Supplied material:
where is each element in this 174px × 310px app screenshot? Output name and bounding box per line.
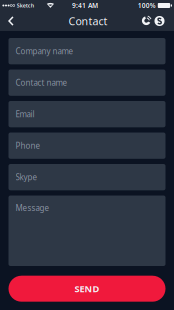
- button[interactable]: Back: [1, 11, 21, 31]
- button[interactable]: Email: [8, 101, 166, 127]
- button[interactable]: Company name: [8, 38, 166, 64]
- staticText: Skype: [16, 172, 38, 182]
- button[interactable]: Phone: [8, 132, 166, 159]
- staticText: 100%: [138, 1, 156, 10]
- staticText: SEND: [74, 282, 100, 295]
- button[interactable]: Skype: [153, 11, 166, 31]
- button[interactable]: Skype: [8, 164, 166, 190]
- staticText: Company name: [16, 46, 74, 56]
- staticText: Sketch: [17, 2, 34, 9]
- staticText: 9:41 AM: [72, 1, 98, 10]
- staticText: Email: [16, 109, 34, 119]
- staticText: Phone: [16, 140, 40, 151]
- staticText: Contact: [68, 14, 108, 28]
- staticText: Contact name: [16, 77, 68, 88]
- button[interactable]: Message: [8, 196, 166, 266]
- button[interactable]: Call: [140, 11, 153, 31]
- button[interactable]: Contact name: [8, 70, 166, 96]
- button[interactable]: SEND: [8, 276, 166, 302]
- staticText: Message: [16, 202, 50, 213]
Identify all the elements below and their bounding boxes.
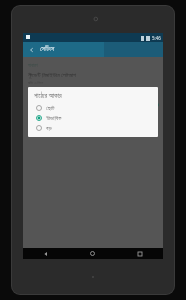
staticText: শব্দ xyxy=(28,102,145,108)
staticText: ছোট xyxy=(46,105,55,111)
staticText: পাঠ্যের আকার xyxy=(28,124,54,132)
button[interactable]: ছোট xyxy=(34,103,152,113)
staticText: নোটিফিকেশন xyxy=(28,93,47,98)
button[interactable]: বড় xyxy=(34,123,152,133)
button[interactable]: Home xyxy=(69,248,116,259)
button[interactable]: Back xyxy=(26,44,37,55)
button[interactable]: স্টুডেন্ট রিমাইন্ডার সেটআপ xyxy=(23,69,163,88)
staticText: 5:46 xyxy=(152,35,161,41)
staticText: বড় xyxy=(46,125,52,131)
button[interactable]: Back xyxy=(23,248,69,259)
staticText: স্বাভাবিক xyxy=(46,115,62,121)
button[interactable]: স্বাভাবিক xyxy=(34,113,152,123)
button[interactable]: শব্দ xyxy=(23,99,163,111)
staticText: সেটিংস xyxy=(40,46,55,53)
staticText: প্রদর্শন xyxy=(28,116,37,121)
staticText: পাঠ্যের আকার xyxy=(34,91,62,100)
staticText: স্টুডেন্ট রিমাইন্ডার সেটআপ xyxy=(28,71,77,79)
staticText: সাধারণ xyxy=(28,63,38,68)
other: Sound toggle xyxy=(145,101,159,109)
button[interactable]: Recent apps xyxy=(116,248,163,259)
button[interactable]: পাঠ্যের আকার xyxy=(23,122,163,134)
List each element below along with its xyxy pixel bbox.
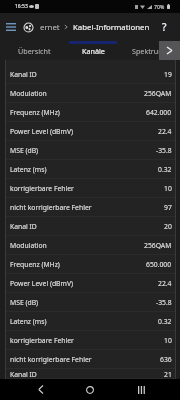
staticText: 20: [164, 222, 172, 231]
staticText: Kanal ID: [10, 222, 37, 231]
button[interactable]: Kabel-Informationen: [73, 22, 150, 33]
staticText: 636: [160, 355, 172, 364]
button[interactable]: Latenz (ms): [6, 312, 175, 331]
staticText: Latenz (ms): [10, 317, 47, 326]
staticText: 22.4: [158, 279, 172, 288]
button[interactable]: Kanal ID: [6, 369, 175, 379]
button[interactable]: Help: [157, 20, 171, 34]
staticText: Modulation: [10, 241, 47, 250]
button[interactable]: Latenz (ms): [6, 160, 175, 179]
staticText: nicht korrigierbare Fehler: [10, 355, 92, 364]
button[interactable]: Recent apps: [130, 379, 152, 400]
button[interactable]: ernet: [40, 22, 60, 33]
button[interactable]: Power Level (dBmV): [6, 274, 175, 293]
button[interactable]: Spektrum: [117, 41, 179, 60]
staticText: Übersicht: [18, 46, 51, 56]
staticText: nicht korrigierbare Fehler: [10, 203, 92, 212]
staticText: Kanal ID: [10, 370, 37, 379]
staticText: 256QAM: [144, 89, 172, 98]
staticText: -35.8: [156, 298, 172, 307]
staticText: Frequenz (MHz): [10, 260, 60, 269]
staticText: 10: [164, 336, 172, 345]
button[interactable]: Modulation: [6, 84, 175, 103]
staticText: MSE (dB): [10, 298, 39, 307]
staticText: MSE (dB): [10, 146, 39, 155]
button[interactable]: nicht korrigierbare Fehler: [6, 198, 175, 217]
button[interactable]: Frequenz (MHz): [6, 103, 175, 122]
staticText: 16:53: [15, 3, 28, 10]
button[interactable]: Back: [29, 379, 51, 400]
staticText: Frequenz (MHz): [10, 108, 60, 117]
staticText: Latenz (ms): [10, 165, 47, 174]
button[interactable]: Home: [79, 379, 101, 400]
staticText: Power Level (dBmV): [10, 279, 74, 288]
button[interactable]: korrigierbare Fehler: [6, 179, 175, 198]
staticText: Kanal ID: [10, 70, 37, 79]
button[interactable]: Kanäle: [69, 41, 117, 60]
staticText: 70%: [154, 3, 165, 10]
staticText: 10: [164, 184, 172, 193]
button[interactable]: Frequenz (MHz): [6, 255, 175, 274]
staticText: 21: [164, 370, 172, 379]
staticText: 650.000: [146, 260, 172, 269]
staticText: -35.8: [156, 146, 172, 155]
button[interactable]: Open navigation menu: [4, 19, 18, 35]
button[interactable]: Scroll tabs right: [159, 41, 180, 60]
staticText: 22.4: [158, 127, 172, 136]
staticText: 0.32: [158, 317, 172, 326]
staticText: 256QAM: [144, 241, 172, 250]
staticText: Spektrum: [132, 46, 165, 56]
button[interactable]: Internet: [21, 19, 35, 35]
button[interactable]: Kanal ID: [6, 217, 175, 236]
staticText: 642.000: [146, 108, 172, 117]
button[interactable]: Modulation: [6, 236, 175, 255]
staticText: ?: [162, 20, 167, 34]
staticText: Kanäle: [82, 46, 105, 56]
staticText: 0.32: [158, 165, 172, 174]
button[interactable]: MSE (dB): [6, 293, 175, 312]
button[interactable]: korrigierbare Fehler: [6, 331, 175, 350]
staticText: 97: [164, 203, 172, 212]
staticText: 19: [164, 70, 172, 79]
button[interactable]: MSE (dB): [6, 141, 175, 160]
staticText: Power Level (dBmV): [10, 127, 74, 136]
staticText: Modulation: [10, 89, 47, 98]
staticText: korrigierbare Fehler: [10, 184, 74, 193]
button[interactable]: nicht korrigierbare Fehler: [6, 350, 175, 369]
button[interactable]: Kanal ID: [6, 65, 175, 84]
button[interactable]: Übersicht: [0, 41, 69, 60]
button[interactable]: Power Level (dBmV): [6, 122, 175, 141]
staticText: korrigierbare Fehler: [10, 336, 74, 345]
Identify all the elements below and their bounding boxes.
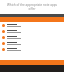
- button[interactable]: [0, 46, 64, 52]
- button[interactable]: [0, 34, 64, 40]
- staticText: Which of the appropriate note apps offer: [6, 3, 58, 11]
- button[interactable]: [0, 40, 64, 46]
- button[interactable]: [0, 28, 64, 34]
- button[interactable]: [0, 22, 64, 28]
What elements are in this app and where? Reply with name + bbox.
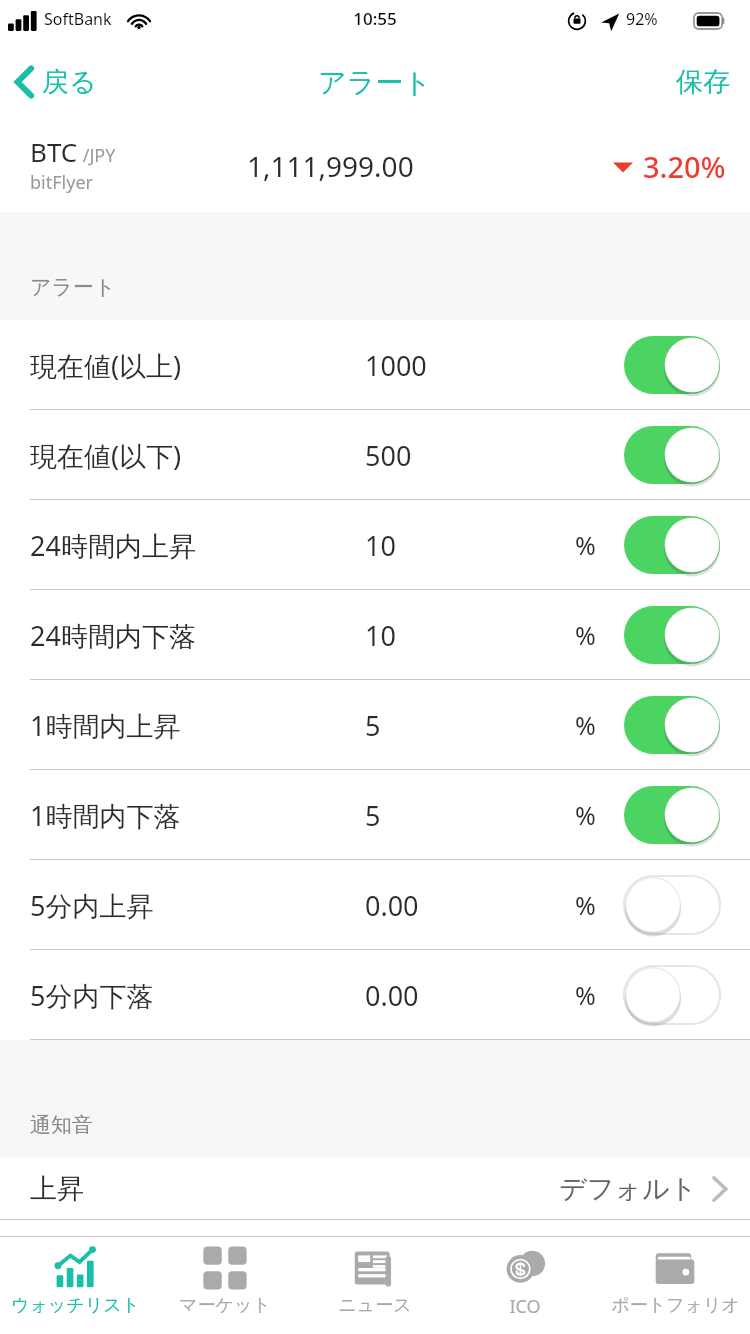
button[interactable]: Toggle on: [624, 606, 720, 664]
staticText: 3.20%: [643, 147, 726, 186]
staticText: 上昇: [30, 1172, 84, 1206]
staticText: 保存: [676, 65, 730, 99]
button[interactable]: ICO: [450, 1236, 600, 1334]
staticText: アラート: [30, 274, 116, 300]
staticText: 5分内上昇: [30, 887, 154, 924]
button[interactable]: 現在値(以上): [0, 320, 750, 410]
staticText: %: [575, 978, 596, 1012]
staticText: BTC: [30, 134, 78, 169]
button[interactable]: Toggle on: [624, 516, 720, 574]
staticText: ニュース: [338, 1294, 412, 1317]
button[interactable]: 上昇: [0, 1158, 750, 1220]
button[interactable]: ポートフォリオ: [600, 1236, 750, 1334]
staticText: /JPY: [78, 143, 116, 168]
staticText: bitFlyer: [30, 170, 93, 195]
staticText: 500: [365, 437, 412, 474]
staticText: 現在値(以下): [30, 437, 182, 474]
button[interactable]: Toggle on: [624, 426, 720, 484]
button[interactable]: 24時間内下落: [0, 590, 750, 680]
staticText: 24時間内上昇: [30, 527, 196, 564]
staticText: 1時間内下落: [30, 797, 181, 834]
staticText: %: [575, 528, 596, 562]
staticText: 5分内下落: [30, 977, 154, 1014]
staticText: デフォルト: [559, 1172, 698, 1206]
button[interactable]: 現在値(以下): [0, 410, 750, 500]
button[interactable]: マーケット: [150, 1236, 300, 1334]
staticText: 1,111,999.00: [247, 147, 414, 185]
button[interactable]: 5分内下落: [0, 950, 750, 1040]
button[interactable]: 1時間内上昇: [0, 680, 750, 770]
staticText: 10: [365, 527, 396, 564]
button[interactable]: Toggle on: [624, 696, 720, 754]
staticText: 戻る: [42, 65, 97, 99]
button[interactable]: ウォッチリスト: [0, 1236, 150, 1334]
staticText: マーケット: [179, 1294, 271, 1317]
staticText: 10:55: [0, 7, 750, 30]
button[interactable]: 1時間内下落: [0, 770, 750, 860]
staticText: 通知音: [30, 1112, 93, 1138]
staticText: %: [575, 618, 596, 652]
staticText: 現在値(以上): [30, 347, 182, 384]
staticText: SoftBank: [44, 8, 112, 30]
staticText: アラート: [318, 65, 432, 100]
button[interactable]: Toggle off: [624, 966, 720, 1024]
staticText: 92%: [626, 8, 658, 30]
staticText: 1000: [365, 347, 427, 384]
button[interactable]: Toggle on: [624, 336, 720, 394]
staticText: 5: [365, 707, 381, 744]
staticText: 0.00: [365, 977, 419, 1014]
button[interactable]: 保存: [656, 53, 750, 111]
staticText: 24時間内下落: [30, 617, 196, 654]
button[interactable]: 5分内上昇: [0, 860, 750, 950]
staticText: ICO: [509, 1294, 541, 1319]
button[interactable]: Toggle on: [624, 786, 720, 844]
button[interactable]: 24時間内上昇: [0, 500, 750, 590]
staticText: ポートフォリオ: [611, 1294, 740, 1317]
button[interactable]: Toggle off: [624, 876, 720, 934]
staticText: %: [575, 888, 596, 922]
button[interactable]: ニュース: [300, 1236, 450, 1334]
staticText: %: [575, 798, 596, 832]
staticText: 10: [365, 617, 396, 654]
staticText: 0.00: [365, 887, 419, 924]
staticText: ウォッチリスト: [11, 1294, 140, 1317]
button[interactable]: 戻る: [0, 55, 111, 109]
staticText: %: [575, 708, 596, 742]
staticText: 1時間内上昇: [30, 707, 181, 744]
staticText: 5: [365, 797, 381, 834]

Directions: State the number of lines holding the word "SEND" in the listing. Add nothing else.

Response to this task: 2